There is another part of football that is simply a game of chance: fumble recovery. While forcing fumbles is a skill (see Tyrann Mathieu) recovering fumbles is all about luck. Footballs have a funny shape, they bounce in funny ways. Historically, teams recover 50 percent of fumbles. It’s practically a coin flip. During the Florida-Miami game, the Gators fumbled the ball three times and recovered none of them. If the Gators had recovered one fumble, they would have been unlucky; they recovered none.

Some may argue that those three fumbles can’t swing a game. Just how different would the game have been if the Gators recovered Trey Burton’s fumble in the red zone, and the Gators faced second down inside the 15-yard line instead of UM possessing the ball? What if one of the Florida linemen had fallen on Jeff Driskel’s fumble in the fourth quarter and the Gators were able to punt instead of giving Miami the ball and an easy touchdown inside the 10-yard line to seal the game? Those plays swung the game.

Bad luck isn’t the only reason the Gators lost, though it is a big reason. Florida also showed poor offensive execution in key moments. Many disastrous plays for the Florida offense were results of poor pass blocking. Tackle Tyler Moore let his man get through to Driskel too many times, especially on third down. However, the weight of the loss falls on Driskel’s poor decision-making. It is the same old story for Driskel: The bad throws he decided to force in the red zone overshadowed his solid play throughout the day (complete with two great throws on the Gators’ last scoring drive). Driskel’s interceptions weren’t the results of tipped passes or freak incidents, but occured due to overthrowing his man and throwing the ball into tight coverage. In a game that the Gators had to fight to stay alive, these poor throws killed them.

The Miami Hurricanes capitalized on Florida’s mistakes, but they weren’t the better team. Despite five turnovers, the Gators’ defense managed to keep Florida in the game.

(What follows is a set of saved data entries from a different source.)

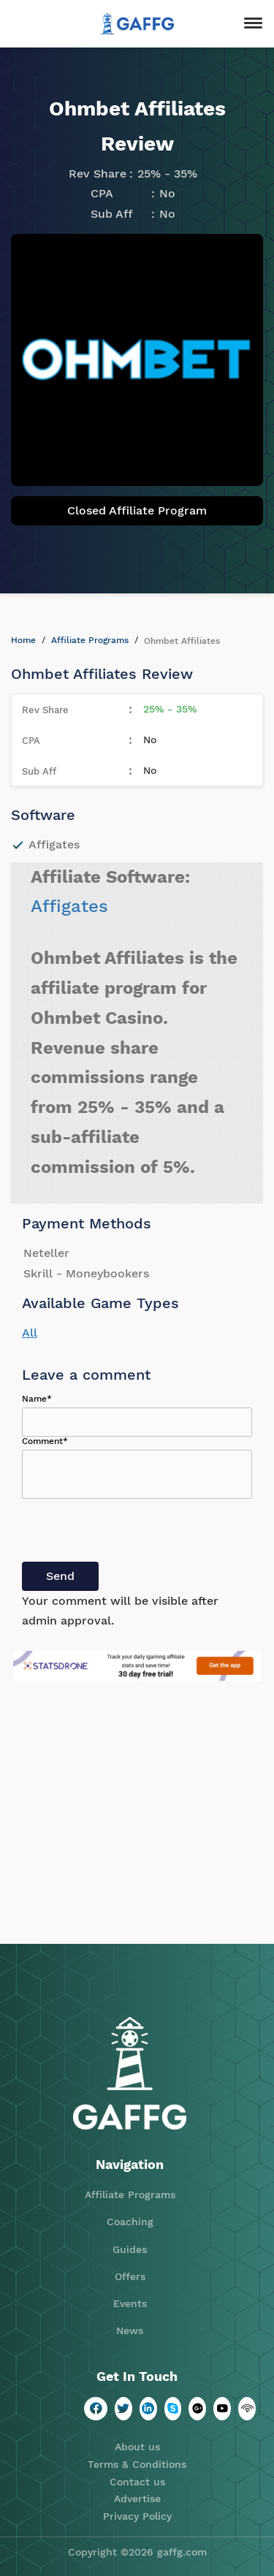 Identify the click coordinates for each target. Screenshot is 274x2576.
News (129, 2330)
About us (137, 2446)
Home (23, 640)
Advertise (137, 2498)
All (29, 1333)
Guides (130, 2249)
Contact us (137, 2482)
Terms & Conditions (137, 2464)
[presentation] (133, 1533)
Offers (130, 2276)
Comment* (45, 1441)
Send (60, 1576)
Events (130, 2303)
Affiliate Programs (90, 640)
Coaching (130, 2221)
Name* (37, 1398)
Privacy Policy (137, 2516)
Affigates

After Miami went up 14-6, the Hurricanes netted a total of 36 yards on 11 drives (per @AlligatorArmy). The defense showed that it is still one of the best units in the country, and Dominique Easley still requires a double team, but the defense couldn’t overcome all the turnovers. Florida is the better team, but Miami made the big plays. If the Gators had been luckier, or if Driskel had protected the ball better, Florida would have won.

Florida fans can bemoan that the better team lost, yet Hurricanes fans can point to the scoreboard. That’s football.